World Wildlife Fund Sustainability Works

Airplane

Airlines’ biofuel ambitions must not increase emissions

  • Date: 01 May 2015
  • Author: James Beard, WWF and Rafael A Grillo Avila, Environmental Defense Fund

If international aviation were a country, it would be a global top ten carbon emitter, with emissions expected to triple or quadruple by 2040. This is why the International Civil Aviation Organization (ICAO) has agreed to cap net carbon emissions from international aviation at 2020 levels.

ICAO aims to achieve this goal through technical and operational measures; carbon pricing through market-based measures (MBM’s); and biofuels. Many airlines see biofuels as a “silver bullet” for meeting their carbon goals. Already over 40 airlines have flown over 600,000 biofuel-powered flights.

Biofuels: aviation’s silver bullet?

ICAO established the Alternative Fuels Task Force (AFTF) to answer the key question: how much do biofuels actually reduce greenhouse gas (GHG) emissions? The AFTF is close to finalizing its answer. EDF, WWF-UK and our colleagues in the International Coalition for Sustainable Aviation are working to secure an MBM of high environmental integrity for international flights. Getting biofuel carbon accounting right is vital. If biofuels reduce carbon pollution, then airlines’ obligations under the MBM will decrease. But if biofuels increase carbon pollution, then airlines’ MBM obligations will increase.

Land use change and the need for additional carbon

ICAO assumes that biofuel combustion is carbon neutral, but the scientific community increasingly challenges this assumption, for two main reasons:

  1. Increasing biofuel demand doesn’t necessarily lead to enough additional plant growth to offset the combustion emissions.
  2. The “carbon neutral” approach ignores the warming effect of CO2 emitted by burning biofuel.

For biofuels to reduce emissions, producing and burning biofuel must either result in fewer emissions or greater carbon absorption by plants than would have otherwise occurred. This is called “additionality.”

Biofuels can achieve “additionality” if they use wastes that would otherwise burn or decay, or if the biofuel production increases the carbon stock on the land where biofuel feedstocks are grown.

Biofuel production is not “additional” when it uses existing crops, or when it leads to land use change (LUC) – directly or indirectly destroying ecosystems to make room for biofuel crops.

Direct land use change (DLUC) occurs when existing ecosystems are replaced by biofuel plantations; for instance, when farmers slash rainforests to make way for palm oil plantations to supply biofuel. This releases huge stores of carbon that could take hundreds of years to recoup.

Indirect land use change (ILUC) occurs when using existing crops for biofuels triggers ecosystem destruction elsewhere. For example, if a maize farmer that originally sold to food producers starts selling to biofuel refiners, maize supply for food could go down and prices could go up. Higher prices could encourage others to create new maize farms to meet the supply shortfall. The original farm will not reduce net atmospheric carbon emissions by selling its already existing crops to a new buyer. The new farms could increase net atmospheric carbon by chopping down native vegetation to make room for new crops.

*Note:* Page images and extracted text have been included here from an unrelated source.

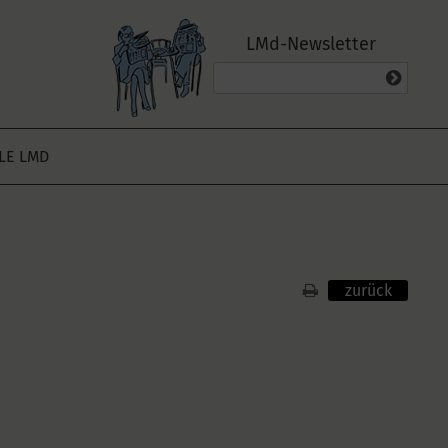
LMd-Newsletter
ALE LMD
zurück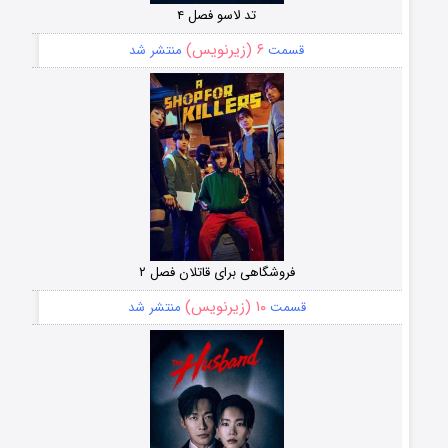
تد لاسو فصل ۴
۶ (زیرنویس)
قسمت
منتشر شد
فروشگاهی برای قاتلان فصل ۲
۱۰ (زیرنویس)
قسمت
منتشر شد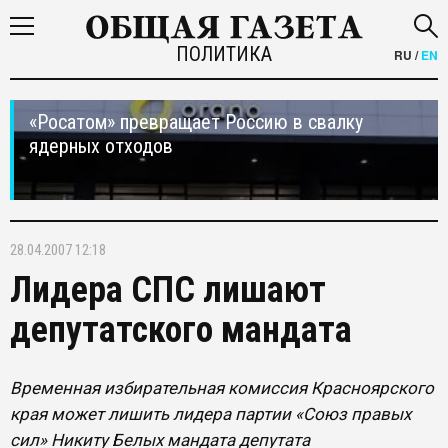
ПОЛИТИКА
RU
/
EN
«Росатом» превращает Россию в свалку
ядерных отходов
28.04.2007 12:18
Лидера СПС лишают
депутатского мандата
Временная избирательная комиссия Красноярского
края может лишить лидера партии «Союз правых
сил» Никиту Белых мандата депутата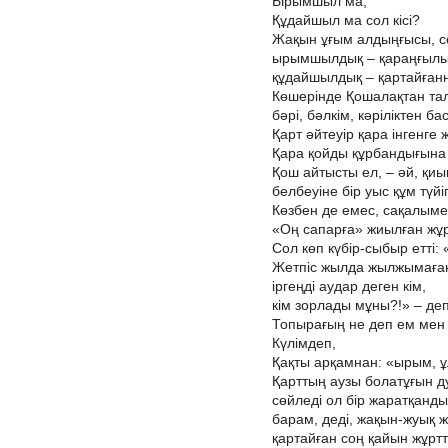
Ырымшыл ма,
Құдайшыл ма сол кісі?
Жақын ұғым алдыңғысы, с
ырымшылдық – қараңғылық
құдайшылдық – қартайғанн
Көшерінде Қошалақтан та
бәрі, бәлкім, кәріліктен б
Қарт әйтеуір қара інгенге 
Қара қойды құрбандығына
Қош айтысты ел, – әй, қиын
белбеуіне бір уыс құм түйі
Көзбен де емес, сақалымен
«Оң сапарға» жиылған жұрт
Сол көп күбір-сыбыр етті: 
Жетпіс жылда жылжымаған
іргеңді аудар деген кім,
кім зорлады мұны?!» – деп
Топырағың не деп ем мен
Күлімдеп,
Қақты арқамнан: «ырым, ұ
Қарттың аузы болатұғын д
сөйледі ол бір жаратқанды
барам, деді, жақын-жуық ж
қартайған соң қайын жұртт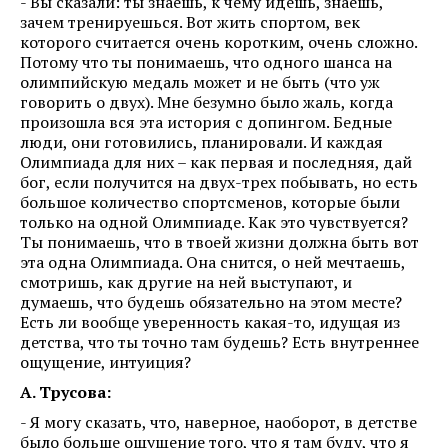
- Вы сказали: ты знаешь, к чему идешь, знаешь,
зачем тренируешься. Вот жить спортом, век
которого считается очень коротким, очень сложно.
Потому что ты понимаешь, что одного шанса на
олимпийскую медаль может и не быть (что уж
говорить о двух). Мне безумно было жаль, когда
произошла вся эта история с допингом. Бедные
люди, они готовились, планировали. И каждая
Олимпиада для них – как первая и последняя, дай
бог, если получится на двух-трех побывать, но есть
большое количество спортсменов, которые были
только на одной Олимпиаде. Как это чувствуется?
Ты понимаешь, что в твоей жизни должна быть вот
эта одна Олимпиада. Она снится, о ней мечтаешь,
смотришь, как другие на ней выступают, и
думаешь, что будешь обязательно на этом месте?
Есть ли вообще уверенность какая-то, идущая из
детства, что ты точно там будешь? Есть внутреннее
ощущение, интуиция?
А. Трусова:
- Я могу сказать, что, наверное, наоборот, в детстве
было больше ощущение того, что я там буду, что я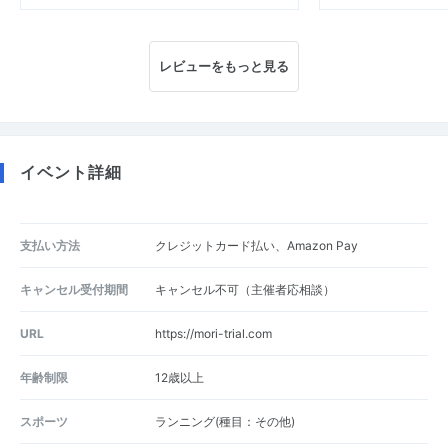
レビューをもっと見る
イベント詳細
支払い方法
クレジットカード払い、Amazon Pay
キャンセル受付期間
キャンセル不可（主催者応相談）
URL
https://mori-trial.com
年齢制限
12歳以上
スポーツ
ランニング(種目：その他)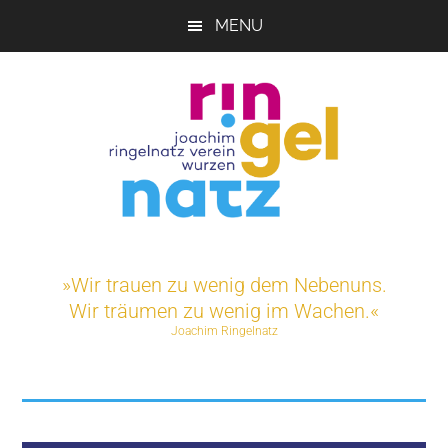
Skip
MENU
to
main
content
Joachim-
Veranstaltungen
und
Ringelnatz-
»Wir trauen zu wenig dem Nebenuns.
Projekte
Wir träumen zu wenig im Wachen.«
rund
Verein
Joachim Ringelnatz
um
das
e.V.
Ringelnatz-
Geburtshaus
in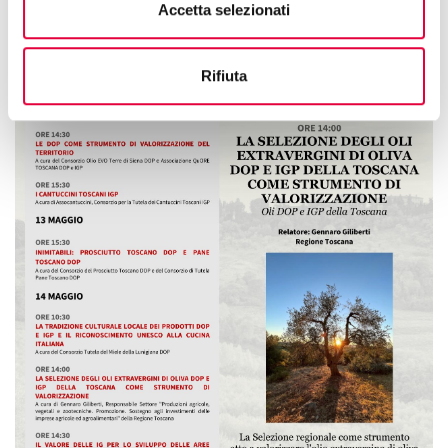
Accetta selezionati
Rifiuta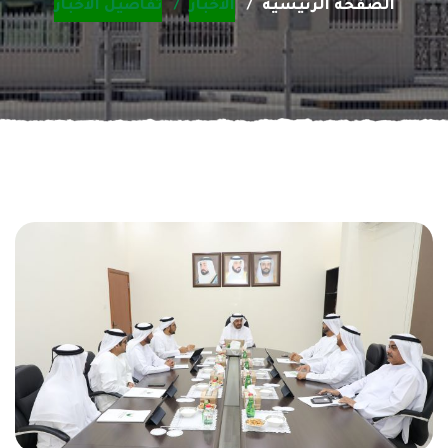
الصفحة الرئيسية
الأخبار
تفاصيل الأخبار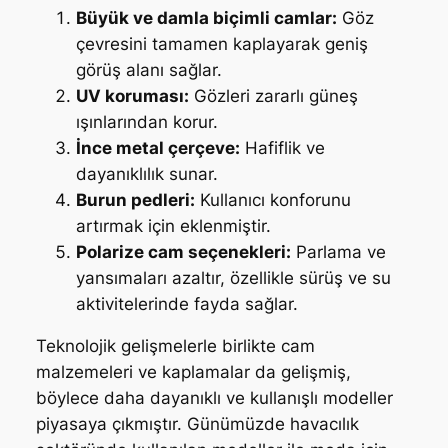
Büyük ve damla biçimli camlar:
Göz
çevresini tamamen kaplayarak geniş
görüş alanı sağlar.
UV koruması:
Gözleri zararlı güneş
ışınlarından korur.
İnce metal çerçeve:
Hafiflik ve
dayanıklılık sunar.
Burun pedleri:
Kullanıcı konforunu
artırmak için eklenmiştir.
Polarize cam seçenekleri:
Parlama ve
yansımaları azaltır, özellikle sürüş ve su
aktivitelerinde fayda sağlar.
Teknolojik gelişmelerle birlikte cam
malzemeleri ve kaplamalar da gelişmiş,
böylece daha dayanıklı ve kullanışlı modeller
piyasaya çıkmıştır. Günümüzde havacılık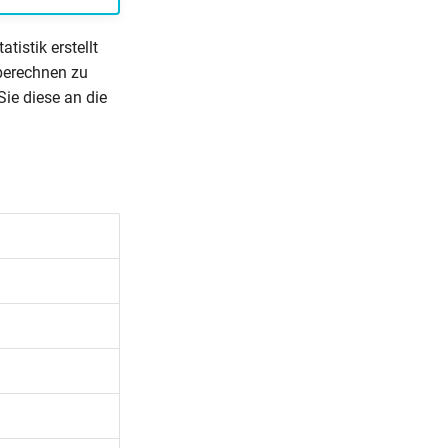
tistik erstellt
erechnen zu
ie diese an die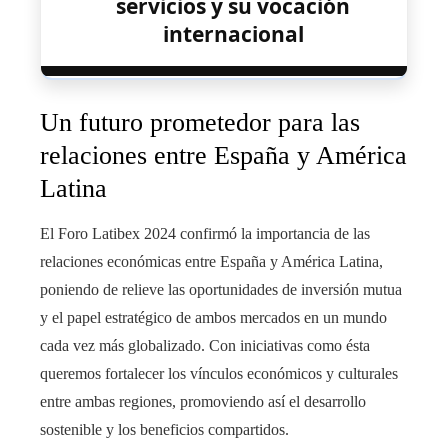
servicios y su vocación
internacional
Un futuro prometedor para las
relaciones entre España y América
Latina
El Foro Latibex 2024 confirmó la importancia de las
relaciones económicas entre España y América Latina,
poniendo de relieve las oportunidades de inversión mutua
y el papel estratégico de ambos mercados en un mundo
cada vez más globalizado. Con iniciativas como ésta
queremos fortalecer los vínculos económicos y culturales
entre ambas regiones, promoviendo así el desarrollo
sostenible y los beneficios compartidos.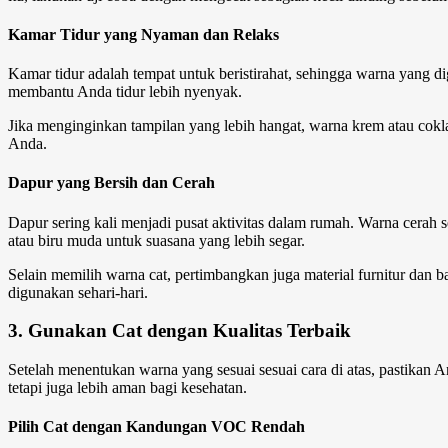
Kamar Tidur yang Nyaman dan Relaks
Kamar tidur adalah tempat untuk beristirahat, sehingga warna yang d
membantu Anda tidur lebih nyenyak.
Jika menginginkan tampilan yang lebih hangat, warna krem atau cokla
Anda.
Dapur yang Bersih dan Cerah
Dapur sering kali menjadi pusat aktivitas dalam rumah. Warna cerah s
atau biru muda untuk suasana yang lebih segar.
Selain memilih warna cat, pertimbangkan juga material furnitur dan
digunakan sehari-hari.
3. Gunakan Cat dengan Kualitas Terbaik
Setelah menentukan
warna
yang sesuai sesuai
cara
di atas, pastikan 
tetapi juga lebih aman bagi kesehatan.
Pilih Cat dengan Kandungan VOC Rendah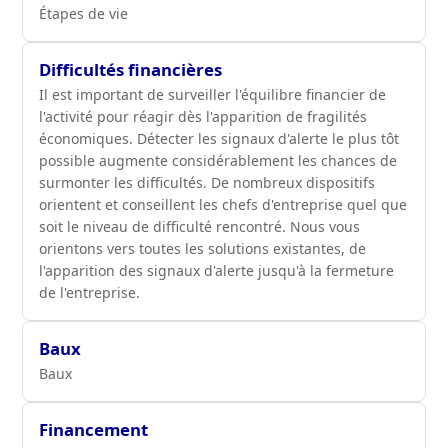
Étapes de vie
Difficultés financières
Il est important de surveiller l'équilibre financier de
l'activité pour réagir dès l'apparition de fragilités
économiques. Détecter les signaux d'alerte le plus tôt
possible augmente considérablement les chances de
surmonter les difficultés. De nombreux dispositifs
orientent et conseillent les chefs d'entreprise quel que
soit le niveau de difficulté rencontré. Nous vous
orientons vers toutes les solutions existantes, de
l'apparition des signaux d'alerte jusqu'à la fermeture
de l'entreprise.
Baux
Baux
Financement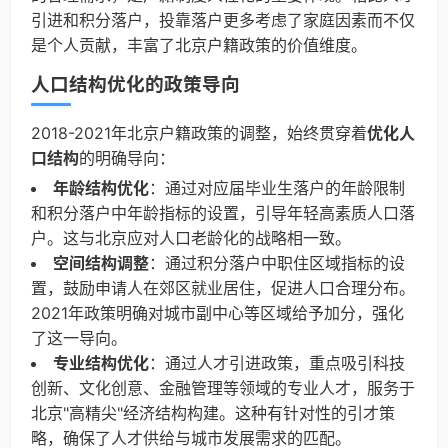
引进和积分落户，投靠落户更多考虑了家庭因素而不仅
是个人贡献，丰富了北京户籍政策的价值维度。
人口结构优化的政策导向
2018-2021年北京户籍政策的调整，始终贯穿着
优化人
口结构
的明确导向：
年龄结构优化
：通过对应届毕业生落户的年龄限制
和积分落户中年龄指标的设置，引导年轻高素质人口落
户。这与北京应对人口老龄化的战略相一致。
空间结构调整
：通过积分落户中职住区域指标的设
置，鼓励申请人在郊区就业居住，促进人口合理分布。
2021年政策明确对城市副中心等区域给予加分，强化
了这一导向。
专业结构优化
：通过人才引进政策，重点吸引科技
创新、文化创意、金融管理等领域的专业人才，服务于
北京"高精尖"经济结构构建。这种有针对性的引才策
略，确保了人才供给与城市发展需求的匹配。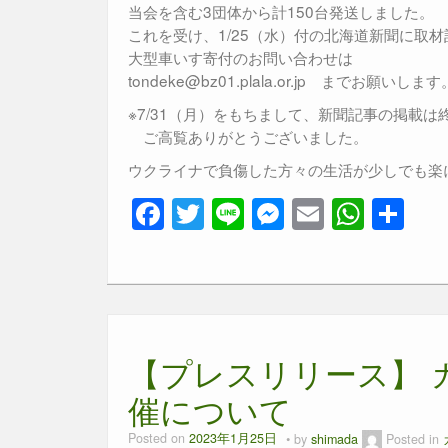
当会を含む3団体から計150台発送しました。
これを受け、1/25（水）付の北海道新聞に取
大型車いす寄付のお問い合わせは
tondeke@bz01.plala.or.jp までお願いします
※7/31（月）をもちまして、新聞記事の掲載は
ご高覧ありがとうございました。
ウクライナで負傷した方々の生活が少しでも楽
F
T
Li
M
E
W
共
a
wi
n
e
m
h
有
c
tt
e
ss
ail
at
e
er
e
s
b
n
A
【プレスリリース】 
o
g
p
o
er
p
催について
k
Posted on
2023年1月25日
by
shimada
Posted in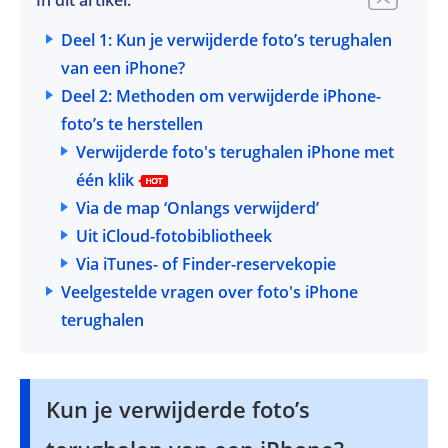
Deel 1: Kun je verwijderde foto’s terughalen
van een iPhone?
Deel 2: Methoden om verwijderde iPhone-
foto’s te herstellen
Verwijderde foto's terughalen iPhone met
één klik
Via de map ‘Onlangs verwijderd’
Uit iCloud-fotobibliotheek
Via iTunes- of Finder-reservekopie
Veelgestelde vragen over foto's iPhone
terughalen
Kun je verwijderde foto’s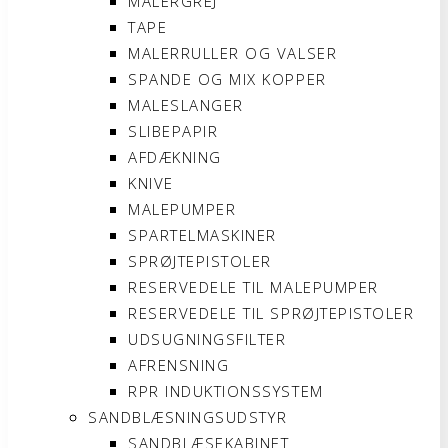
MALERGREJ
TAPE
MALERRULLER OG VALSER
SPANDE OG MIX KOPPER
MALESLANGER
SLIBEPAPIR
AFDÆKNING
KNIVE
MALEPUMPER
SPARTELMASKINER
SPRØJTEPISTOLER
RESERVEDELE TIL MALEPUMPER
RESERVEDELE TIL SPRØJTEPISTOLER
UDSUGNINGSFILTER
AFRENSNING
RPR INDUKTIONSSYSTEM
SANDBLÆSNINGSUDSTYR
SANDBLÆSEKABINET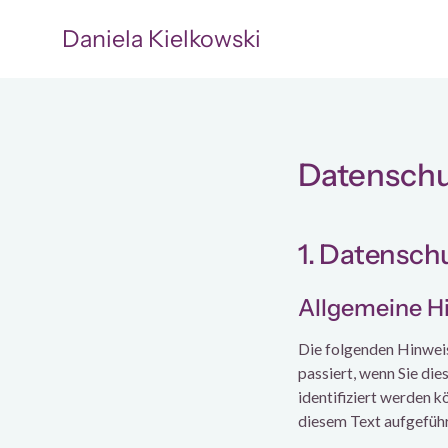
Daniela Kielkowski
Datenschu
1. Datenschu
Allgemeine H
Die folgenden Hinweis
passiert, wenn Sie di
identifiziert werden 
diesem Text aufgefüh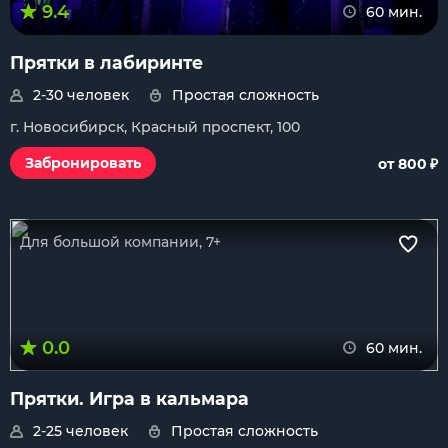
9.4
60 мин.
Прятки в лабиринте
2-30 человек
Простая сложность
г. Новосибирск, Красный проспект, 100
₽
Забронировать
от 800
Для большой компании, 7+
0.0
60 мин.
Прятки. Игра в кальмара
2-25 человек
Простая сложность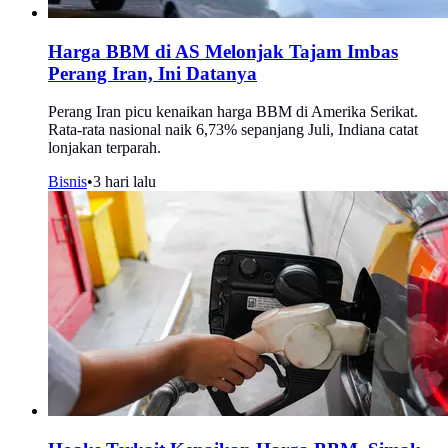
Harga BBM di AS Melonjak Tajam Imbas
Perang Iran, Ini Datanya
Perang Iran picu kenaikan harga BBM di Amerika Serikat.
Rata-rata nasional naik 6,73% sepanjang Juli, Indiana catat
lonjakan terparah.
Bisnis
•
3 hari lalu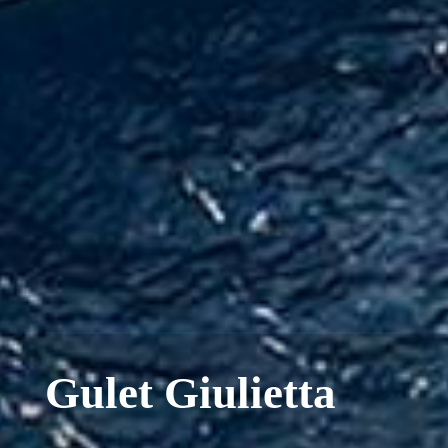
Gulet Giulietta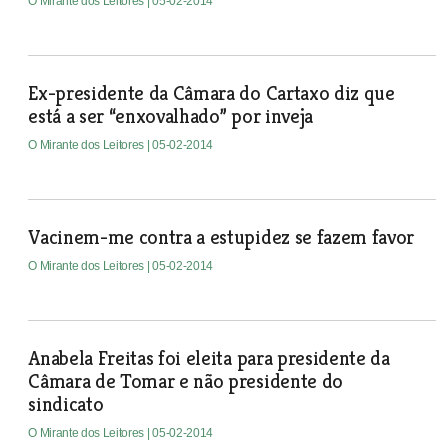
O Mirante dos Leitores
| 05-02-2014
Ex-presidente da Câmara do Cartaxo diz que
está a ser “enxovalhado” por inveja
O Mirante dos Leitores
| 05-02-2014
Vacinem-me contra a estupidez se fazem favor
O Mirante dos Leitores
| 05-02-2014
Anabela Freitas foi eleita para presidente da
Câmara de Tomar e não presidente do
sindicato
O Mirante dos Leitores
| 05-02-2014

LUC-related emissions have been shown to outweigh the carbon savings of certain biofuels. Therefore, AFTF’s biofuel carbon accounting formula must account for the CO2 emitted from direct and indirect land use change (DLUC and ILUC).

Sustainability safeguards

Biofuels must only be sourced from areas where the GHG emissions and removals in the land sector are measured, reported and verified in accordance with internationally recognized standards, and where regulations exist to protect vulnerable ecosystems. Certification schemes can guard against many of the potential negative impacts of biofuel production, including direct land use change. The Roundtable for Sustainable Biomaterials (RSB) scheme is currently being updated with an additional module to address ILUC risks too.

The best way to ensure additionality is to base biofuel carbon accounting on what the atmosphere sees:

  • Count the GHG emissions of all fossil fuels and biofuels burned in an aircraft engine;
  • Count additional carbon sequestration or avoided emissions in biofuels’ production and feedstock growth phases that would not have otherwise occurred;
  • Once verified, these additional carbon reductions could be counted towards offsetting aircraft combustion emissions.

ICAO must also avoid double-counting: If emissions reductions from using biofuels count towards international aviation’s goal of carbon neutral growth from 2020, then those emissions reductions cannot also count towards a country’s national emissions reduction goals.

A realistic role for aviation biofuels

Most land where biofuel crops can grow is already home to important ecosystems. Moreover, biofuel crops need a lot of land to be scalable, competing with increasing demands for land for other uses.

Thus, while low-emitting biofuels can play a role in reducing international aviation emissions, they can’t play the main role.

ICAO should remain focused on its other measures: establishing a robust MBM with maximum environmental integrity, and continued technical and operational improvements. Coupled with full carbon accounting for biofuels, these measures can ensure that ICAO learns from the science, and from past policy experience, to incentivize only low-risk biofuels with undisputed carbon savings.